Maybe it’ll help you out?
Previously on Locally Sourced: does anybody read this part? Hi, it’s Noel, how are you? Last time, I wrote about pair programming, and there were a couple of discussions on Twitter (where you can follow me @noelrap) that came down to what would make you choose to have your team do pair programming or how you would evaluate it. I thought it was worth a follow-up…
After I posted about pair programming, a discussion I had on Twitter made me think about how I evaluate processes and tools, and how I think about team performance.
This is much, much more structured than I actually am in practice – just the act of writing this down makes me seem way more systematic than I really am. And I probably left something out. But it’s broadly the way I approach technical change on my teams. For the purpose of making this more concrete, I’ll follow this discussion of two specific changes. One is an actual decision to use Stimulus over React in a previous project, and the other is a more hypothetical decision to do more pair programming on a new team.
In general, any decision I make about how a team runs falls back to the following three things.
- You get what you measure, but you may get it in the worst way possible. This goes doubly true if you make a big deal out of the measurement, because so many coding metrics can be easily gamed. Pick a few different things, don’t obsess over any single one of them. I mentioned in a previous essay which metrics I’d pick.
- All else being equal, it’s better to have too little process than too much process. You can always make up for too little process as needed, while time spent on too much process is gone forever.
- All else being equal, pick the side that makes the developers more satisfied. You can take this one too far, but erring on the side of the people doing the work is a decent place to start.
Questions to ask
When looking at a new tool or new process, here are some of the things I think about.
What problem are we trying to solve? Is it the most important problem the team has?
This may be the question I ask in these kinds of meetings more than any other. Being specific about the problem helps.
For the Stimulus choice, we had a new team, a set of requirements that included a complex form with lots of client-side behavior, and we were looking for a tool to implement them.

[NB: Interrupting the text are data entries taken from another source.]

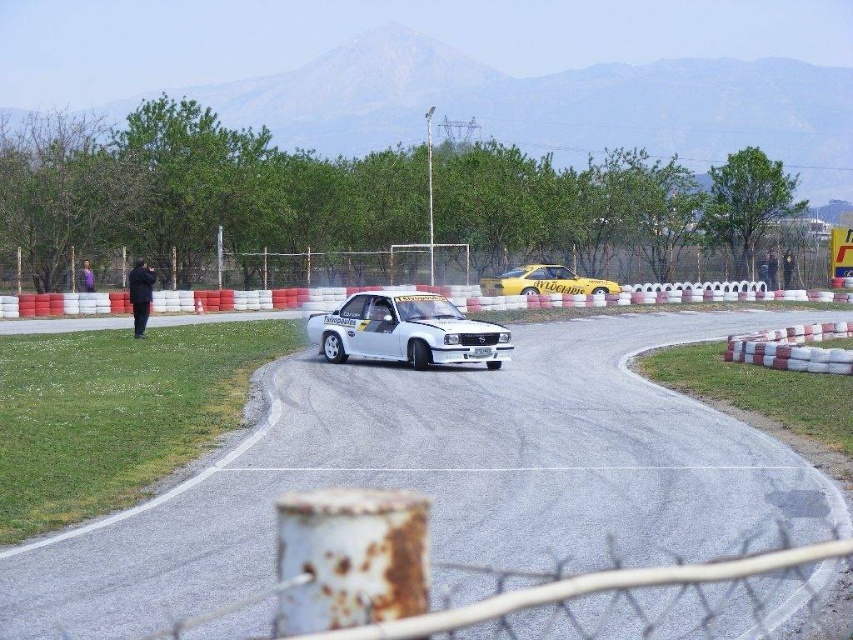 Can you confirm if white asphalt race track at center is thinner than yellow matte car at center?

No, white asphalt race track at center is not thinner than yellow matte car at center.

This screenshot has width=853, height=640. Describe the element at coordinates (450, 481) in the screenshot. I see `white asphalt race track at center` at that location.

Identify the location of white asphalt race track at center. The image size is (853, 640). (450, 481).

Who is more distant from viewer, [321,326] or [561,278]?

The point [561,278] is more distant.

Is white glossy car at center below yellow matte car at center?

Yes.

Who is more distant from viewer, (436, 320) or (602, 282)?

Positioned behind is point (602, 282).

At what (x,y) coordinates should I click in order to perform the action: click on white glossy car at center. Please return your answer as a coordinate pair (x, y). This screenshot has width=853, height=640. Looking at the image, I should click on (405, 332).

Is white asphalt race track at center shorter than white glossy car at center?

No, white asphalt race track at center is not shorter than white glossy car at center.

Is white asphalt race track at center positioned before white glossy car at center?

That is True.

This screenshot has width=853, height=640. Identify the location of white asphalt race track at center. (450, 481). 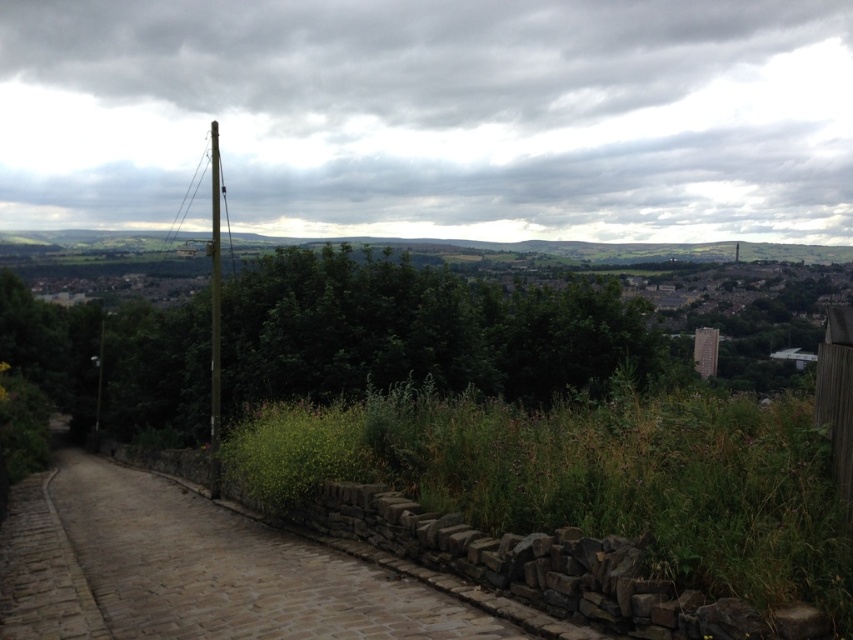 Question: Does green leafy tree at center appear on the left side of brown cobblestone path at lower left?

Choices:
 (A) no
 (B) yes

Answer: (B)

Question: Is green leafy tree at center bigger than brown cobblestone path at lower left?

Choices:
 (A) yes
 (B) no

Answer: (A)

Question: Which point appears closest to the camera in this image?

Choices:
 (A) (144, 637)
 (B) (460, 369)

Answer: (A)

Question: Is green leafy tree at center closer to camera compared to brown cobblestone path at lower left?

Choices:
 (A) no
 (B) yes

Answer: (A) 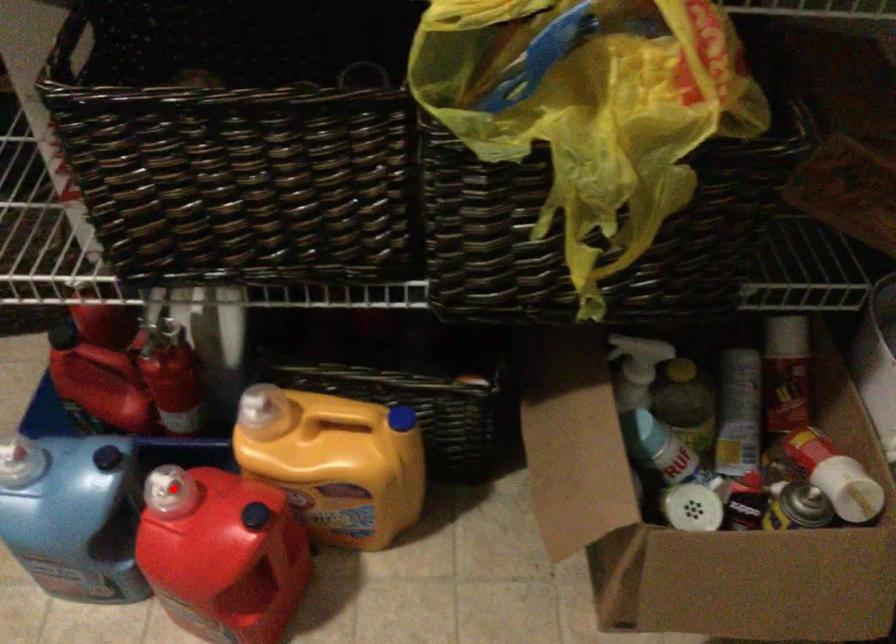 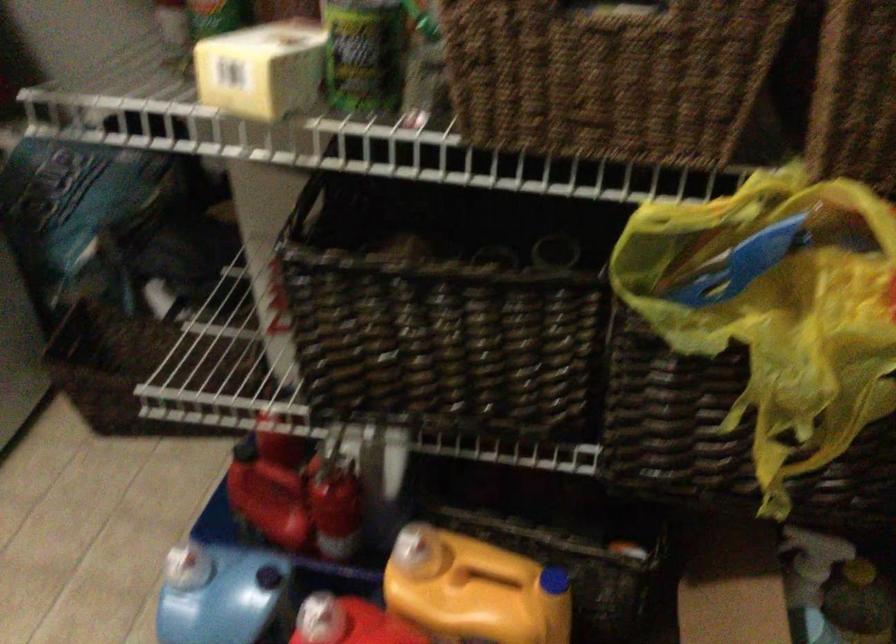 Find the pixel in the second image that matches the highlighted location in the first image.

(320, 619) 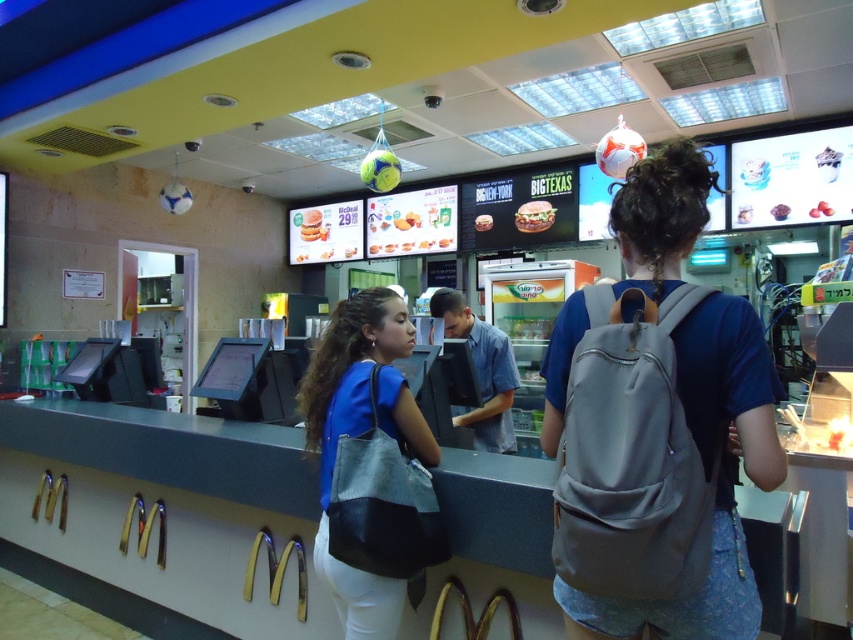 You are a McDonalds employee who needs to place a new menu board between the gray fabric backpack at center and the blue leather bag at center. The menu board is 24 inches wide. Is there enough space between them to fit the menu board?

The distance between the gray fabric backpack at center and the blue leather bag at center is 26.17 inches. Since the menu board is 24 inches wide, there is enough space to fit it between them.

You are a McDonalds employee and need to place both the gray fabric backpack at center and the blue leather bag at center on the counter without overlapping. Given the counter has limited space, which backpack should you place first to ensure both fit?

The gray fabric backpack at center has a smaller width than the blue leather bag at center, so place the larger blue leather bag at center first to accommodate its size, then the smaller gray fabric backpack at center will fit alongside it.

You are a McDonalds employee trying to place both the gray fabric backpack at center and the blue leather bag at center on the counter. Which one can you place first without moving the other?

The gray fabric backpack at center occupies less space than the blue leather bag at center, so you can place the gray fabric backpack at center first without moving the other. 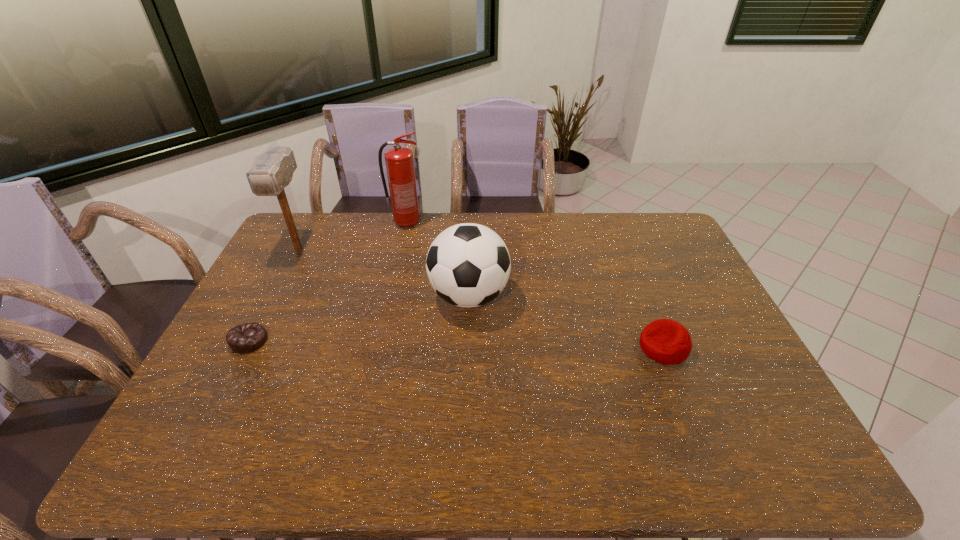 Locate an element on the screen. The width and height of the screenshot is (960, 540). free space between the fourth nearest object and the fire extinguisher is located at coordinates (352, 237).

Where is `free space between the second object from right to left and the mallet`? The width and height of the screenshot is (960, 540). free space between the second object from right to left and the mallet is located at coordinates (384, 273).

I want to click on empty location between the second farthest object and the third farthest object, so pos(384,273).

Locate an element on the screen. The image size is (960, 540). empty location between the third object from left to right and the shortest object is located at coordinates (328, 282).

Locate an element on the screen. Image resolution: width=960 pixels, height=540 pixels. free space between the third farthest object and the mallet is located at coordinates (384, 273).

You are a GUI agent. You are given a task and a screenshot of the screen. Output one action in this format:
    pyautogui.click(x=<x>, y=<y>)
    Task: Click on the unoccupied position between the third object from right to left and the shorter beanbag
    
    Given the screenshot: What is the action you would take?
    pyautogui.click(x=328, y=282)

I want to click on object that can be found as the third closest to the second object from right to left, so click(x=271, y=171).

Identify which object is the third nearest to the rightmost object. Please provide its 2D coordinates. Your answer should be formatted as a tuple, i.e. [(x, y)], where the tuple contains the x and y coordinates of a point satisfying the conditions above.

[(246, 338)]

At what (x,y) coordinates should I click in order to perform the action: click on vacant area that satisfies the following two spatial constraints: 1. on the striking face of the soccer ball; 2. on the right side of the mallet. Please return your answer as a coordinate pair (x, y). This screenshot has width=960, height=540. Looking at the image, I should click on (276, 296).

You are a GUI agent. You are given a task and a screenshot of the screen. Output one action in this format:
    pyautogui.click(x=<x>, y=<y>)
    Task: Click on the free space in the image that satisfies the following two spatial constraints: 1. on the handle side the third object from right to left; 2. on the left side of the soccer ball
    
    Given the screenshot: What is the action you would take?
    pyautogui.click(x=390, y=296) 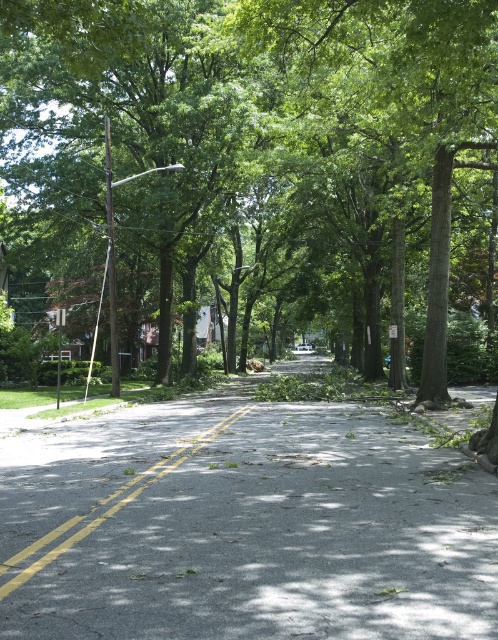 How distant is dark gray asphalt road at center from yellow asphalt road at center?

A distance of 7.25 feet exists between dark gray asphalt road at center and yellow asphalt road at center.

Who is more forward, (98, 456) or (19, 561)?

Point (19, 561)

What do you see at coordinates (244, 525) in the screenshot? I see `dark gray asphalt road at center` at bounding box center [244, 525].

I want to click on dark gray asphalt road at center, so click(x=244, y=525).

Can you confirm if green leafy tree at center is positioned above dark gray asphalt road at center?

Correct, green leafy tree at center is located above dark gray asphalt road at center.

Is green leafy tree at center to the left of dark gray asphalt road at center from the viewer's perspective?

Yes, green leafy tree at center is to the left of dark gray asphalt road at center.

Is point (294, 19) closer to viewer compared to point (159, 435)?

Yes, point (294, 19) is closer to viewer.

Identify the location of green leafy tree at center. This screenshot has height=640, width=498. (256, 164).

Is point (179, 200) farther from camera compared to point (16, 554)?

That is True.

Who is shorter, green leafy tree at center or yellow asphalt road at center?

yellow asphalt road at center

Is point (191, 241) positioned behind point (135, 481)?

That is True.

The image size is (498, 640). Identify the location of green leafy tree at center. (256, 164). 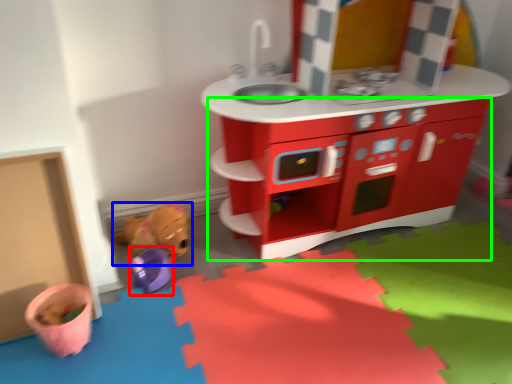 Question: Estimate the real-world distances between objects in this image. Which object is farther from toy (highlighted by a red box), toy (highlighted by a blue box) or cabinetry (highlighted by a green box)?

Choices:
 (A) toy
 (B) cabinetry

Answer: (B) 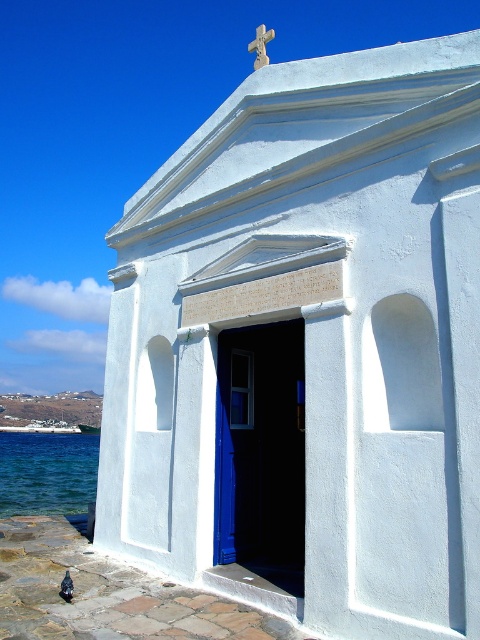 Looking at this image, you are a tourist visiting the chapel and want to take a photo that includes both the blue liquid water at lower left and the black feathered pigeon at lower left. Based on their positions, which object should you focus on first to ensure both are in frame?

The blue liquid water at lower left might be wider than the black feathered pigeon at lower left, so you should focus on the blue liquid water at lower left first to ensure both are in frame since it occupies more space.

You are standing at the entrance of the white Greek chapel by the sea. You notice a point marked at coordinates point (47,472). Based on the scene description, what does this point most likely represent?

The point (47,472) most likely represents the location of the blue liquid water at lower left.

You are a photographer standing in front of the chapel. You want to take a photo that includes both the stone textured cross at upper center and the black feathered pigeon at lower left. Which object will appear closer to the camera in the photo?

The stone textured cross at upper center will appear closer to the camera because it is further to the viewer than the black feathered pigeon at lower left. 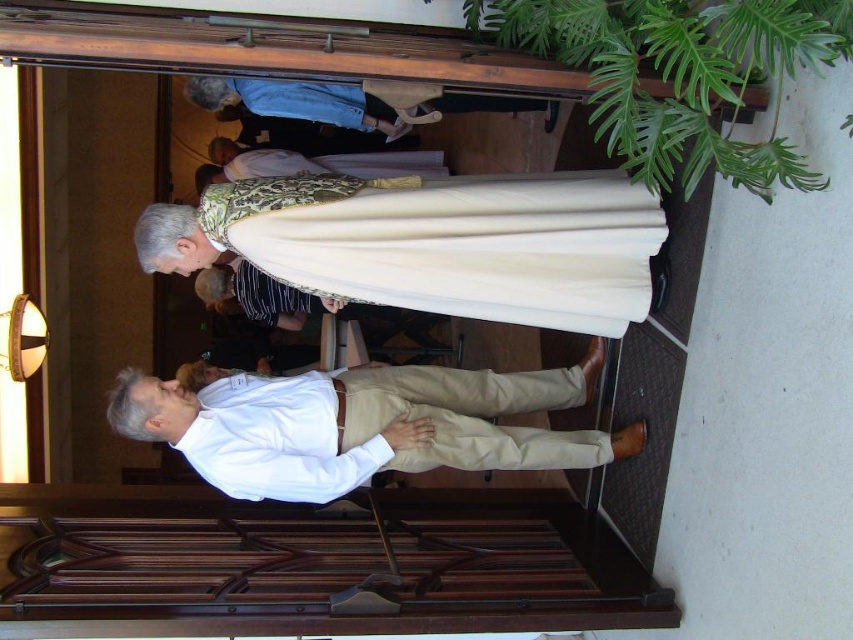 You are a photographer adjusting your camera to focus on two specific points in the scene. The first point is at coordinates point [541,429], and the second is at point [343,163]. Which point should you focus on first if you want to capture the closest object to the camera?

Point [541,429] is closer to the camera than point [343,163], so you should focus on point [541,429] first to capture the closest object.

You are a photographer at the event and need to position a spotlight on the white cotton shirt at center and the gold textured robe at center. Since the spotlight can only illuminate one object at a time, which one should you aim it at first if you want to follow the left to right order?

The gold textured robe at center is on the left side of the white cotton shirt at center, so you should aim the spotlight at the gold textured robe at center first to follow the left to right order.

In the scene shown: You are a photographer setting up for a formal event. You need to ensure that the white cotton shirt at center and the white smooth dress shirt at lower center are visible in your photo. Based on their positions, which shirt should you focus on first to ensure both are in frame?

The white cotton shirt at center is located above the white smooth dress shirt at lower center, so focusing on the white cotton shirt at center first will ensure both are in frame as the lower shirt is below it. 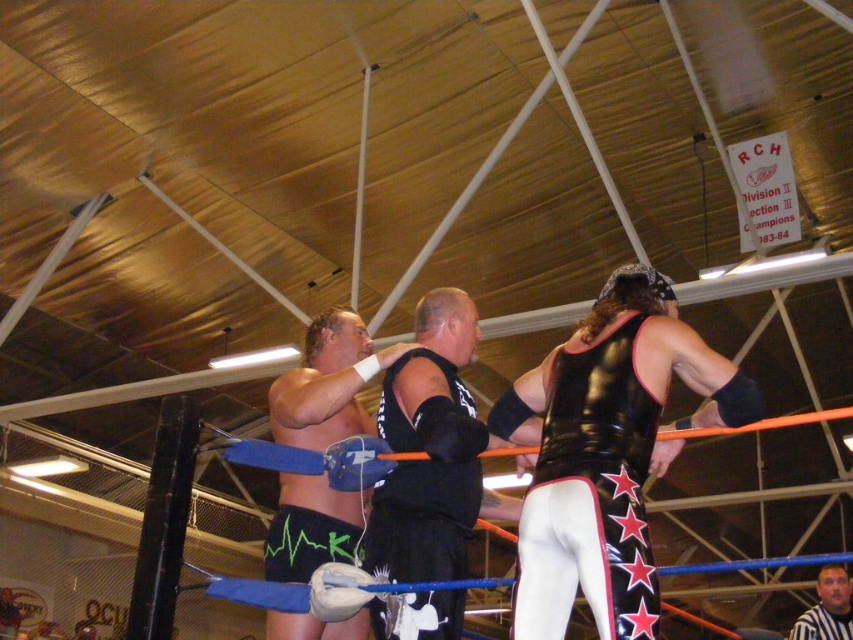 Question: Which of the following is the farthest from the observer?

Choices:
 (A) (587, 396)
 (B) (840, 566)

Answer: (B)

Question: Among these objects, which one is farthest from the camera?

Choices:
 (A) black matte vest at center
 (B) black leather vest at center

Answer: (A)

Question: Does black leather vest at center appear over smooth black shirt at center?

Choices:
 (A) no
 (B) yes

Answer: (B)

Question: Can you confirm if black leather vest at center is positioned to the left of black matte vest at center?

Choices:
 (A) no
 (B) yes

Answer: (A)

Question: Which point appears closest to the camera in this image?

Choices:
 (A) (651, 570)
 (B) (473, 330)
 (C) (844, 612)

Answer: (A)

Question: Can you confirm if black matte vest at center is wider than smooth black shirt at center?

Choices:
 (A) no
 (B) yes

Answer: (A) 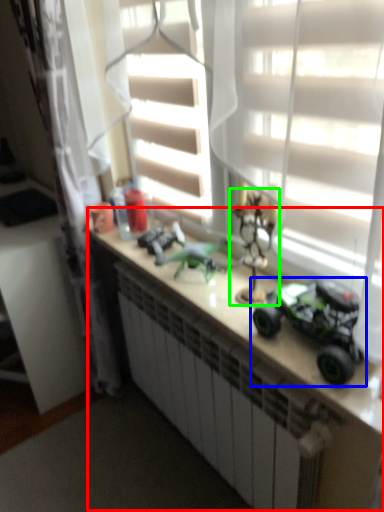 Question: Considering the real-world distances, which object is farthest from counter (highlighted by a red box)? toy (highlighted by a blue box) or toy (highlighted by a green box)?

Choices:
 (A) toy
 (B) toy

Answer: (B) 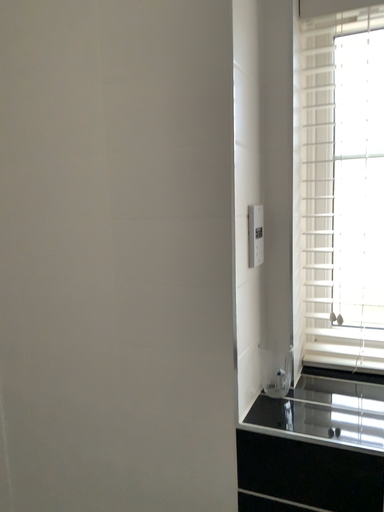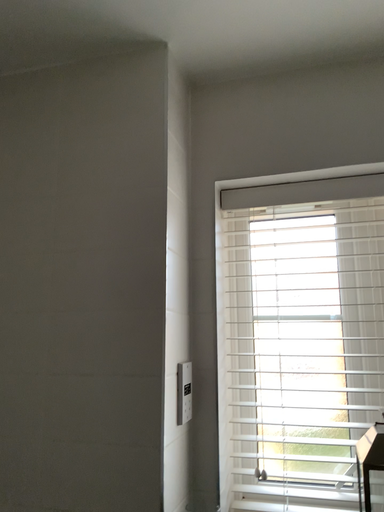 Question: How did the camera likely rotate when shooting the video?

Choices:
 (A) rotated upward
 (B) rotated downward

Answer: (A) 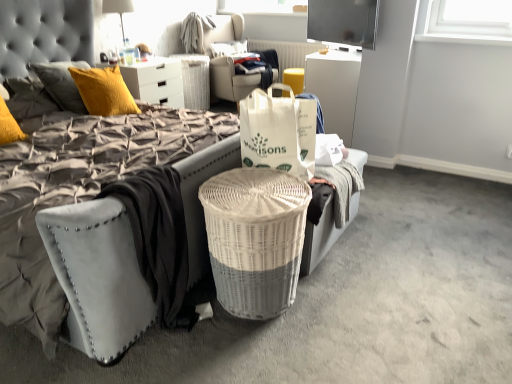 Question: Does suede-like gray mattress at lower left come behind velvet grey bed at center?

Choices:
 (A) yes
 (B) no

Answer: (A)

Question: Is suede-like gray mattress at lower left directly adjacent to velvet grey bed at center?

Choices:
 (A) yes
 (B) no

Answer: (A)

Question: Considering the relative sizes of suede-like gray mattress at lower left and velvet grey bed at center in the image provided, is suede-like gray mattress at lower left wider than velvet grey bed at center?

Choices:
 (A) no
 (B) yes

Answer: (A)

Question: Does suede-like gray mattress at lower left turn towards velvet grey bed at center?

Choices:
 (A) yes
 (B) no

Answer: (A)

Question: Is suede-like gray mattress at lower left at the right side of velvet grey bed at center?

Choices:
 (A) no
 (B) yes

Answer: (B)

Question: Does suede-like gray mattress at lower left have a lesser height compared to velvet grey bed at center?

Choices:
 (A) no
 (B) yes

Answer: (B)

Question: Is velvet grey bed at center beside white textured bean bag chair at center?

Choices:
 (A) yes
 (B) no

Answer: (B)

Question: Is velvet grey bed at center taller than white textured bean bag chair at center?

Choices:
 (A) yes
 (B) no

Answer: (A)

Question: Is velvet grey bed at center surrounding white textured bean bag chair at center?

Choices:
 (A) no
 (B) yes

Answer: (A)

Question: Is velvet grey bed at center facing towards white textured bean bag chair at center?

Choices:
 (A) no
 (B) yes

Answer: (A)

Question: From the image's perspective, is velvet grey bed at center located above white textured bean bag chair at center?

Choices:
 (A) yes
 (B) no

Answer: (B)

Question: Is velvet grey bed at center not near white textured bean bag chair at center?

Choices:
 (A) no
 (B) yes

Answer: (B)

Question: Can you confirm if flat screen tv at upper center is shorter than suede-like gray mattress at lower left?

Choices:
 (A) no
 (B) yes

Answer: (B) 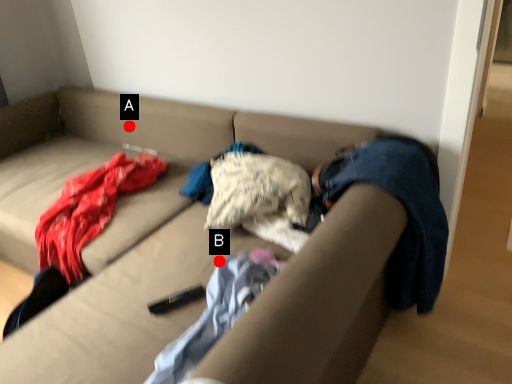 Question: Two points are circled on the image, labeled by A and B beside each circle. Among these points, which one is nearest to the camera?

Adding pairing could be a potential solution to a lot of problems, is it to improve communication? Productivity? Code review? To allow onboarding of new team members? Any of those are plausible, but you’d evaluate them differently. For the sake of argument, let’s say we are trying to improve code quality, and therefore long-term productivity.
How does this tool or process solve our problem? Do existing users of the tool or process have similar problems? Do those users have similar scale?
A real thing to watch out for is picking up a tool that is being used by teams with different problems. A rule of thumb is if the tool is primarily being advanced by teams that are an order of magnitude bigger than yours, there’s a really good chance its not for you. Big teams have way more process needs than small teams due to the exponential increase in communication paths. Using big team process on a small team leads to over-process or over-engineering.
In the React/Stimulus case, both tools would solve our technical problem. React seemed to be pitched to more of a Single Page App, which we didn’t want, whereas Stimulus seemed to be targeted more at the kind of app we were building. It turned out that our app was more complicated than we originally thought, but not so much more complicated that I wished we had done a single page app.
For pair programming, there are teams that do use pair programming heavily to manage code quality, but there aren’t a lot of them. The size of those teams is roughly consistent with the size of our team, pairing basically passes this question.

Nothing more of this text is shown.